Task brief:
Your answer should be an exact copy of the listing.

Task inputs:
┄┄┄┄┄┄┄┄┄┄
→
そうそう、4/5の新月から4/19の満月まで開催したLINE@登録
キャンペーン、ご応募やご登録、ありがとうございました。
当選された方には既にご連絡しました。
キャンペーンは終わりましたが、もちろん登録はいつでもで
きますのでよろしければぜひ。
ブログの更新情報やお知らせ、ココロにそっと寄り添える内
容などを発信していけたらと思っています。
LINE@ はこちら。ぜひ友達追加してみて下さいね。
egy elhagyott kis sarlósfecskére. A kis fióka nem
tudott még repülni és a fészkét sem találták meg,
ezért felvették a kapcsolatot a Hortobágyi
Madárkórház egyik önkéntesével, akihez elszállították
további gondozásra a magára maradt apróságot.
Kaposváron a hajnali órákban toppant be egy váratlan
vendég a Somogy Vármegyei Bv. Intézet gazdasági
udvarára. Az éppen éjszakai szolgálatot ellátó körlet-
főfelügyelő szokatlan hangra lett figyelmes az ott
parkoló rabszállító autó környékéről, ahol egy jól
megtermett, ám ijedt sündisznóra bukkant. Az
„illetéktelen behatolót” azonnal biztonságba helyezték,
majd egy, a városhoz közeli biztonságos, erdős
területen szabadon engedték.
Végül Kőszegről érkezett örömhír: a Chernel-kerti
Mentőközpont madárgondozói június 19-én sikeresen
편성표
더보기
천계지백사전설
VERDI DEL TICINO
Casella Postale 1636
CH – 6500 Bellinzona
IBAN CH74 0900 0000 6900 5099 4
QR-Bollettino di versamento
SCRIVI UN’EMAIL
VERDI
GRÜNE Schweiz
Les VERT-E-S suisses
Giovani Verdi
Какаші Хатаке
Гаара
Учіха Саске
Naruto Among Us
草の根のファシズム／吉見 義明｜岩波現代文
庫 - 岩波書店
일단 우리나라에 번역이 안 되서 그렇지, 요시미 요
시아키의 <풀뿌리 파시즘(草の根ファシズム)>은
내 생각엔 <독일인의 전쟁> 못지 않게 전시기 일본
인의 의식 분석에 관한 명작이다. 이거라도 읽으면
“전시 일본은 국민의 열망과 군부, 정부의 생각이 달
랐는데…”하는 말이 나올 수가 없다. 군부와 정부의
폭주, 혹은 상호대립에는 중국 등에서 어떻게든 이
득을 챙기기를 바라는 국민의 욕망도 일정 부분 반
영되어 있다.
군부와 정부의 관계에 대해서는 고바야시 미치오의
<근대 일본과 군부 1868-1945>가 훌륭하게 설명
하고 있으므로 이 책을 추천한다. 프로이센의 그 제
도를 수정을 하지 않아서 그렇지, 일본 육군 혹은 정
┄┄┄┄┄┄┄┄┄┄
Response:
→
そうそう、4/5の新月から4/19の満月まで開催したLINE@登録
キャンペーン、ご応募やご登録、ありがとうございました。
当選された方には既にご連絡しました。
キャンペーンは終わりましたが、もちろん登録はいつでもで
きますのでよろしければぜひ。
ブログの更新情報やお知らせ、ココロにそっと寄り添える内
容などを発信していけたらと思っています。
LINE@ はこちら。ぜひ友達追加してみて下さいね。
egy elhagyott kis sarlósfecskére. A kis fióka nem
tudott még repülni és a fészkét sem találták meg,
ezért felvették a kapcsolatot a Hortobágyi
Madárkórház egyik önkéntesével, akihez elszállították
további gondozásra a magára maradt apróságot.
Kaposváron a hajnali órákban toppant be egy váratlan
vendég a Somogy Vármegyei Bv. Intézet gazdasági
udvarára. Az éppen éjszakai szolgálatot ellátó körlet-
főfelügyelő szokatlan hangra lett figyelmes az ott
parkoló rabszállító autó környékéről, ahol egy jól
megtermett, ám ijedt sündisznóra bukkant. Az
„illetéktelen behatolót” azonnal biztonságba helyezték,
majd egy, a városhoz közeli biztonságos, erdős
területen szabadon engedték.
Végül Kőszegről érkezett örömhír: a Chernel-kerti
Mentőközpont madárgondozói június 19-én sikeresen
편성표
더보기
천계지백사전설
VERDI DEL TICINO
Casella Postale 1636
CH – 6500 Bellinzona
IBAN CH74 0900 0000 6900 5099 4
QR-Bollettino di versamento
SCRIVI UN’EMAIL
VERDI
GRÜNE Schweiz
Les VERT-E-S suisses
Giovani Verdi
Какаші Хатаке
Гаара
Учіха Саске
Naruto Among Us
草の根のファシズム／吉見 義明｜岩波現代文
庫 - 岩波書店
일단 우리나라에 번역이 안 되서 그렇지, 요시미 요
시아키의 <풀뿌리 파시즘(草の根ファシズム)>은
내 생각엔 <독일인의 전쟁> 못지 않게 전시기 일본
인의 의식 분석에 관한 명작이다. 이거라도 읽으면
“전시 일본은 국민의 열망과 군부, 정부의 생각이 달
랐는데…”하는 말이 나올 수가 없다. 군부와 정부의
폭주, 혹은 상호대립에는 중국 등에서 어떻게든 이
득을 챙기기를 바라는 국민의 욕망도 일정 부분 반
영되어 있다.
군부와 정부의 관계에 대해서는 고바야시 미치오의
<근대 일본과 군부 1868-1945>가 훌륭하게 설명
하고 있으므로 이 책을 추천한다. 프로이센의 그 제
도를 수정을 하지 않아서 그렇지, 일본 육군 혹은 정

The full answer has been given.